Now consider a skewed case: one platform dominates almost completely.
Input:
f = [0.99, 0.01]
a = [0.0, 1.0]
| i | f[i] | a[i] | contribution |
|---|---|---|---|
| 1 | 0.99 | 0.0 | 0.0 |
| 2 | 0.01 | 1.0 | 0.01 |
The result is 0.01, showing that a rare but heavily contaminated source contributes only proportionally to its frequency.
Complexity Analysis
| Measure | Complexity | Explanation |
|---|---|---|
| Time | O(n) | One pass over n platforms computing a weighted sum |
| Space | O(1) | Only constant extra storage beyond input arrays |
The constraints allow up to 100 platforms, so the linear scan is effectively instantaneous. Floating-point operations dominate, but even these are negligible at this scale.
Test Cases
import sys, io
def run(inp: str) -> str:
sys.stdin = io.StringIO(inp)
import sys
input = sys.stdin.readline
n = int(input().strip())
f = list(map(float, input().split()))
a = list(map(float, input().split()))
ans = 0.0
for i in range(n):
ans += f[i] * a[i]
return str(ans)
# provided sample
assert abs(float(run("2\n0.4 0.6\n0.6 0.3\n")) - 0.42) < 1e-9
# all clean
assert abs(float(run("3\n0.2 0.3 0.5\n0.0 0.0 0.0\n")) - 0.0) < 1e-9
# all contaminated
assert abs(float(run("3\n0.2 0.3 0.5\n1.0 1.0 1.0\n")) - 1.0) < 1e-9
# single platform
assert abs(float(run("1\n1.0\n0.37\n")) - 0.37) < 1e-9
# skewed distribution
assert abs(float(run("2\n0.999 0.001\n0.2 0.9\n")) - (0.999*0.2 + 0.001*0.9)) < 1e-9
| Test input | Expected output | What it validates |
|---|---|---|
| sample | 0.42 | basic correctness |
| all zeros | 0 | degenerate contamination |
| all ones | 1 | full contamination boundary |
| single platform | 0.37 | minimal structure |
| skewed | weighted sum | precision under imbalance |
Edge Cases
A key edge case is when one platform has probability 1 and all others are 0. In that situation, the answer should exactly match that platform’s contamination probability. The algorithm handles this naturally because all zero-weight terms vanish, leaving only one contribution.

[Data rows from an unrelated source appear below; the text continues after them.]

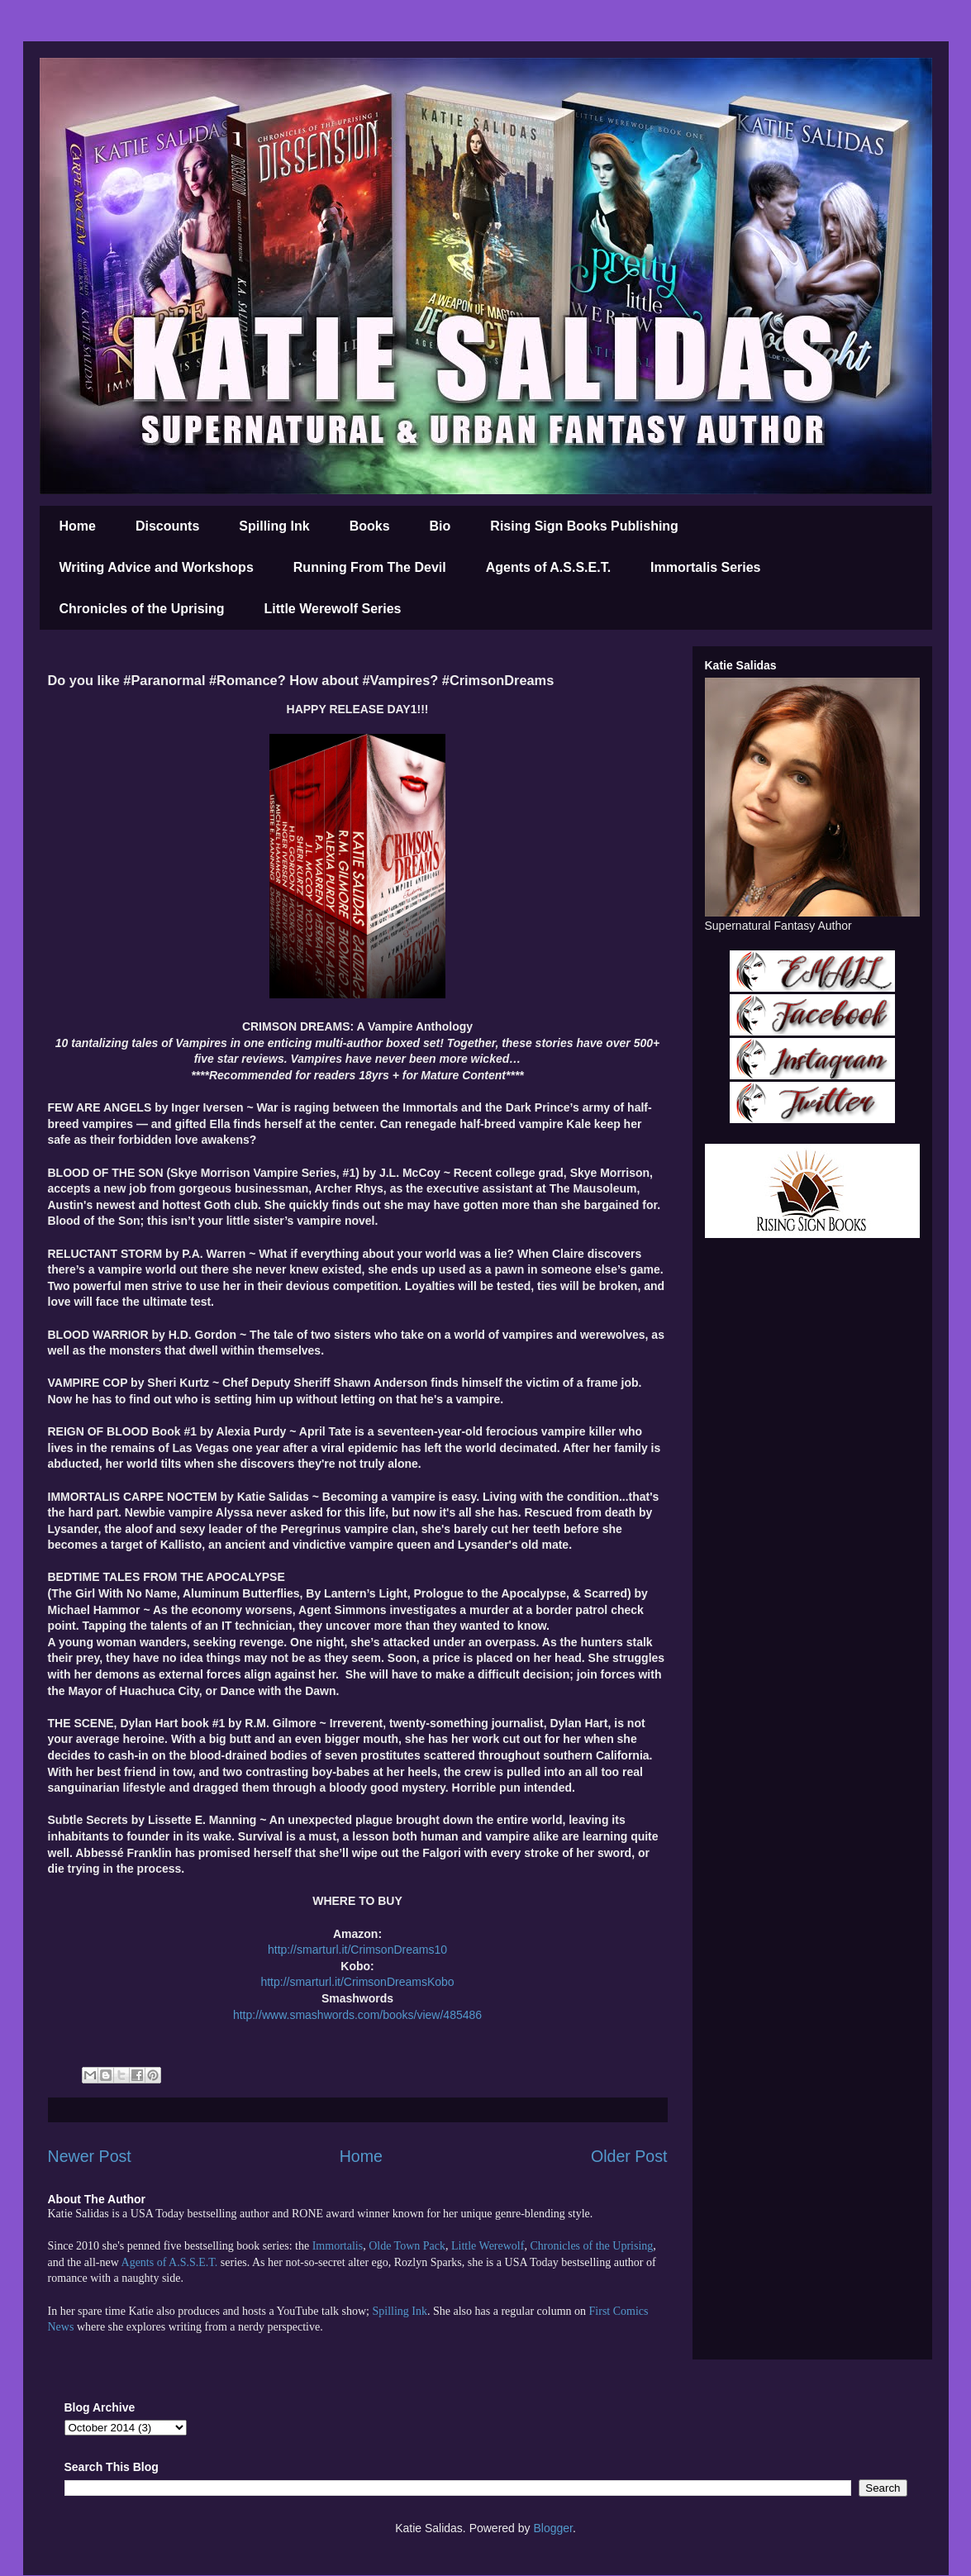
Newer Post (89, 2156)
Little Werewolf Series (333, 609)
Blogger (552, 2528)
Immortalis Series (705, 567)
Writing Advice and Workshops (156, 567)
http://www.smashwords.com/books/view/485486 (357, 2014)
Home (77, 526)
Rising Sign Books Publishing (584, 526)
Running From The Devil (369, 567)
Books (370, 526)
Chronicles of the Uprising (142, 609)
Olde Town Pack (407, 2246)
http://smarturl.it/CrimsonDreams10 (357, 1949)
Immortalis (337, 2246)
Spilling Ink (274, 526)
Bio (440, 526)
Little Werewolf (487, 2246)
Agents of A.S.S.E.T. (548, 567)
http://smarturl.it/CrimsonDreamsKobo (357, 1981)
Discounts (167, 526)
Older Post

Another case is when contamination probabilities are all zero. The computation becomes a sum of zeros regardless of platform weights, producing zero as expected.
A third case is when all contamination probabilities are one. The result collapses to the sum of f[i], which is guaranteed to be 1 because the input distribution is normalized. The algorithm therefore produces exactly 1 without special handling.
Finally, when probabilities are extremely close to zero or one, floating-point rounding might introduce tiny errors, but the required relative error tolerance allows standard double precision accumulation to pass safely.